È un duplice evento. E anche due riabilitazioni, sempre che ne avessero bisogno un’opera come la mozartiana Clemenza di Tito e un teatro prestigioso come il San Carlo. Semmai, un ritorno all’antico, soprattutto per l’opera che proprio a Napoli, due secoli fa, ebbe la prima esecuzione italiana. Per quanto riguarda il teatro, si tratta in realtà di un ritorno al passato solo nel senso che esso ora è fresco e scintillante come all’inizio della sua storia. Eppure è adesso anche il teatro più moderno, perché dispone ad esempio del palcoscenico più evoluto dal punto di vista tecnologico.Quella di domani sera, dunque, con la "prima" di una nuova
Clemenza di Tito, e con gli abiti da sera, i riflettori e il Capo dello Stato Giorgio Napolitano nel palco centrale, non sarà la solita, stereotipata, apertura di stagione, ma un vero evento. «Abbiamo lavorato giorno e notte per 330 giorni, due tranche di lavori tra il 2008 e il 2009» sottolinea il commissario straordinario Salvatore Nastasi illustrando il restyling compiuto. «Un restauro in tempi record, unici nel nostro Paese» gli fa eco il presidente della Regione Campania, Antonio Bassolino. «Ora il San Carlo è tra i teatri più moderni e competitivi, grande ambasciatore di Napoli nel mondo» aggiunge, a mo’ di riscatto dopo la figuraccia mondiale della monnezza.
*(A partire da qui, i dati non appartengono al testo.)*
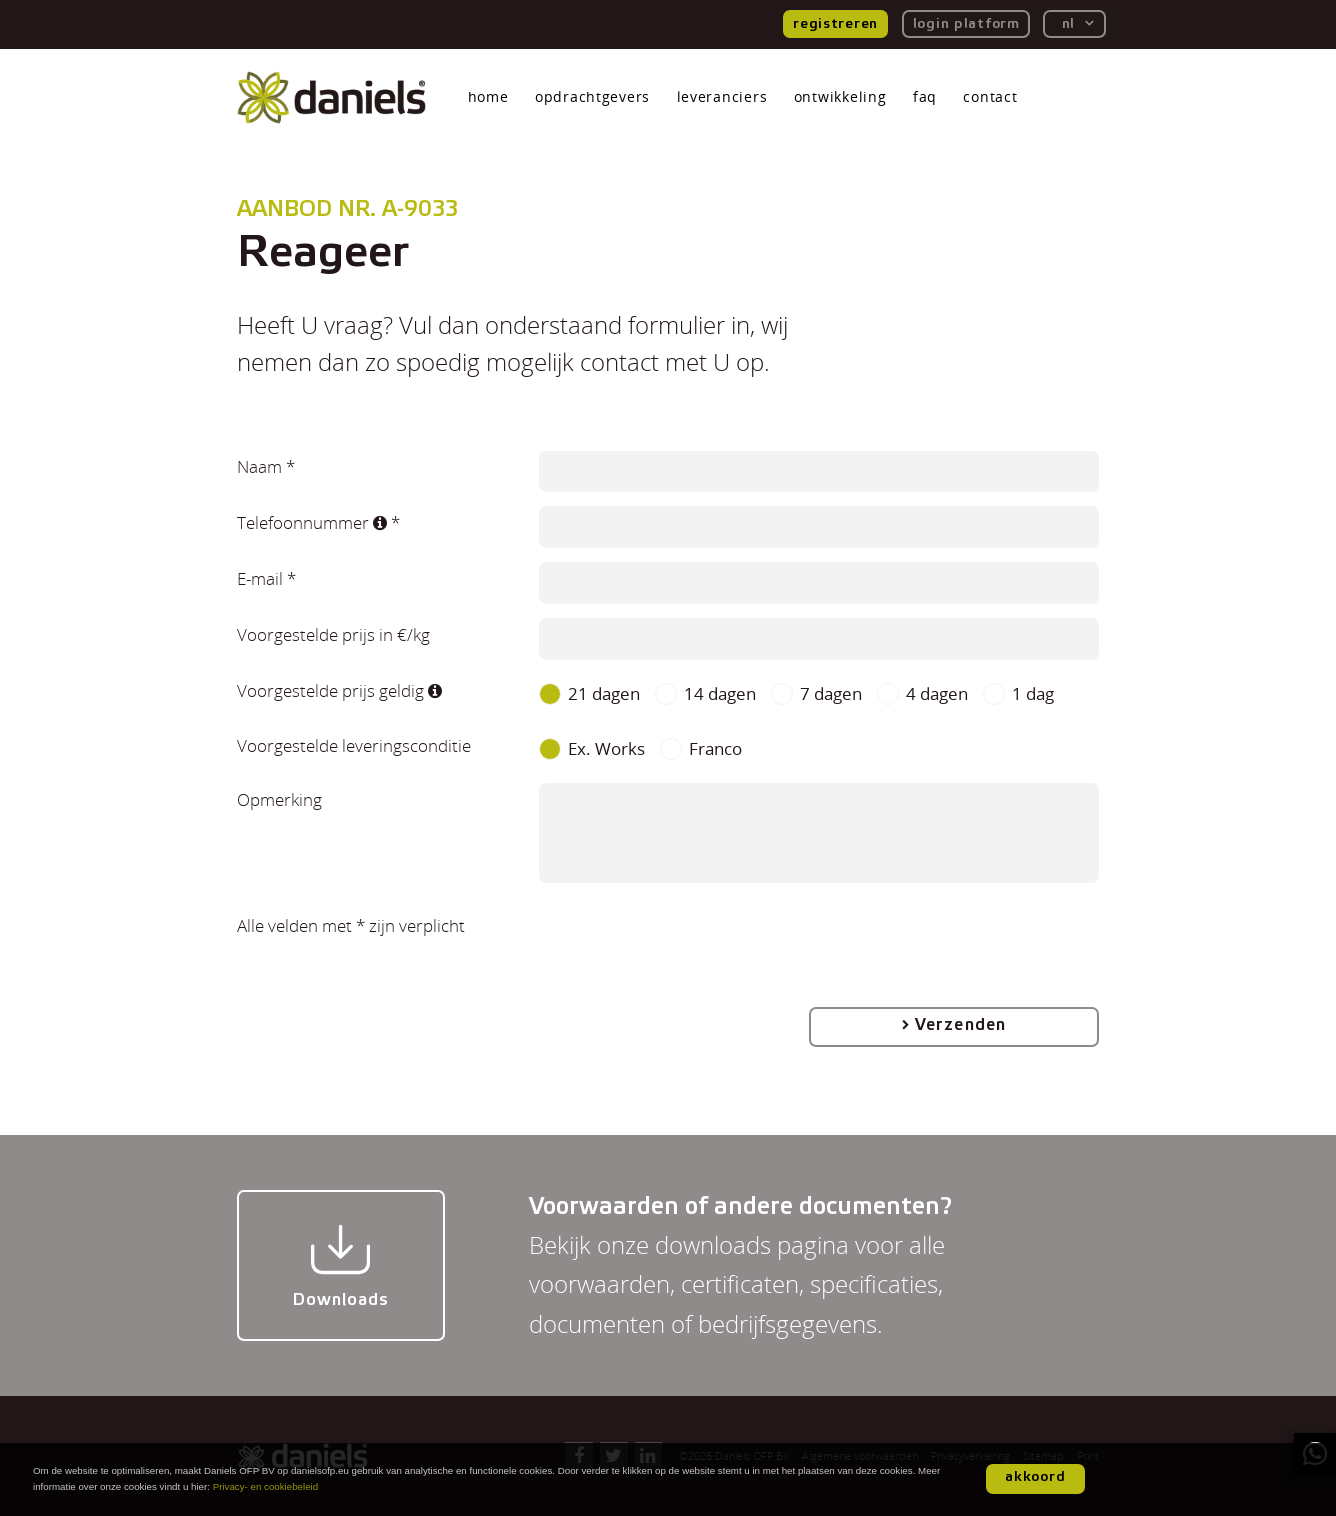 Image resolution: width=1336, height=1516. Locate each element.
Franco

L’architetto Elisabetta Fabbri, direttore del restyling, rimarca poi come per la Scala siano stati impiegati 930 giorni di lavoro e per la Fenice 630, «ed erano teatri chiusi per tutto quel periodo. Noi non abbiamo chiuso». Costato 65 milioni di euro e finanziato dalla Regione con fondi europei, il restauro ha riguardato in buona parte il grande palcoscenico. Fra le quinte si respira ora un’aria nuova: nella sala-regia si compiono tutte le operazioni, dalle più semplici come sipario o luci a quelle complesse come i cambiamenti delle scene. Ora le più ingombranti si possono spostare in pochi secondi usando ottanta motori. Nella
Clemenza (l’altra sera abbiamo assistito alla prova generale), durante l’incendio che i congiurati appiccano al palazzo dell’imperatore, viene giù l’intera parete di un enorme palazzo: e ciò grazie ai cavi comandati da uno di questi motori. Ben cinque ponti mobili, poi, consentono di cambiare l’inclinazione del piano di scena: operazione impossibile in passato. Le vecchie attrezzerie, antidiluviane di nome e di fatto, i tiri delle funi, la graticcia, i sottopalchi di legno non finiranno in soffitta ma faranno parte del museo del teatro.Il clima solenne che si respira in questa vigilia d’inaugurazione è poi amplificato dalla scelta di un’opera degna della grandezza di Mozart, eppure da molti e per molto tempo addirittura giudicata discutibile, forse perché non si considerava che la sua semplicità era sinonimo di purezza, di trasparenza e non una scorciatoia espressiva. E la semplicità è, in questo caso, al San Carlo, la chiave di lettura sia della direzione di Jeffrey Tate che della regia di Luca Ronconi (il suo è il debutto sulla scena lirica partenopea). Poco aiutato però da Margherita Palli, con una scena fissa, dominata da un enorme, piatto, palazzo con dei buchi quadrati per finestre che non è né Roma antica né il Settecento di Mozart. Impeccabile Tate sul podio, incisivo e coerente nei tempi ed equilibrato nelle sonorità. Come equilibrato è stato il cast vocale, con qualche punta di merito per il Tito di Gregory Kunde, un po’ anonimo solo nei recitativi, e per il Sesto di Monica Bocelli che esibisce grinta e dolcezza al tempo stesso. Ma bene anche gli altri, che sono Teresa Romano, Elena Monti, Vito Priante e Francesca Russo Ermolli.